Our findings should be interpreted in the context of the study’s limitations. This was a cross-sectional investigation, and our results are therefore correlational in nature. We cannot rule out that these findings were affected by comorbidity within our OCD sample, particularly depression and other anxiety disorders present in a third of the patients. However, in post hoc analyses, severity of depression and anxiety symptoms was not associated with FA or RD in any of the significant clusters. Moreover, only a small percentage of the sample had any particular comorbid condition, making it implausible that the group findings were driven by a particular comorbidity. Similarly, we cannot exclude the possibility of medication effects, since most of our patients were medicated; although none of the previous pediatric OCD studies found any indication that DTI parameters were affected by medication use [16],[31],[32], it is possible that this reflected limited power to detect such effects.
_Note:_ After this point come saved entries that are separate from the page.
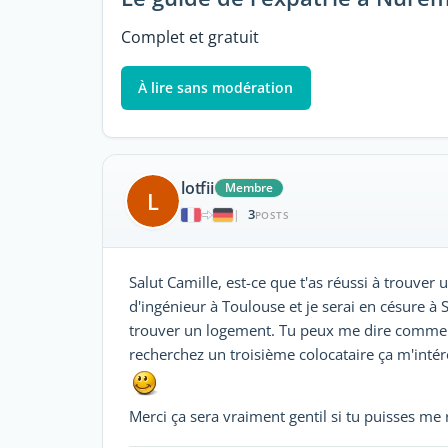
Complet et gratuit
À lire sans modération
lotfii
Membre
L
3
|
POSTS
Salut Camille, est-ce que t'as réussi à trouver
d'ingénieur à Toulouse et je serai en césure à
trouver un logement. Tu peux me dire comment t
recherchez un troisième colocataire ça m'int
Merci ça sera vraiment gentil si tu puisses me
Finally, this and other pediatric OCD studies to date have not had sufficient power to examine the relationship of DTI WM measures with OCD symptom profile, which have been found to differentially relate to regional brain abnormalities in adult OCD [68].

Conclusions

Our findings of significantly lower FA and higher RD in childhood OCD are consistent with compromised WM integrity and reduced myelination, particularly involving the CC and fiber tracts that connect the frontal lobes to widespread cortical and subcortical targets. Our findings also suggest that age at onset may be a moderator of some of the WM changes in children with OCD. DTI research in childhood OCD is still in its infancy, and future studies should incorporate examination of how genetic and environmental risk factors, as well as aspects of illness phenomenology, may help parse divergent findings across studies.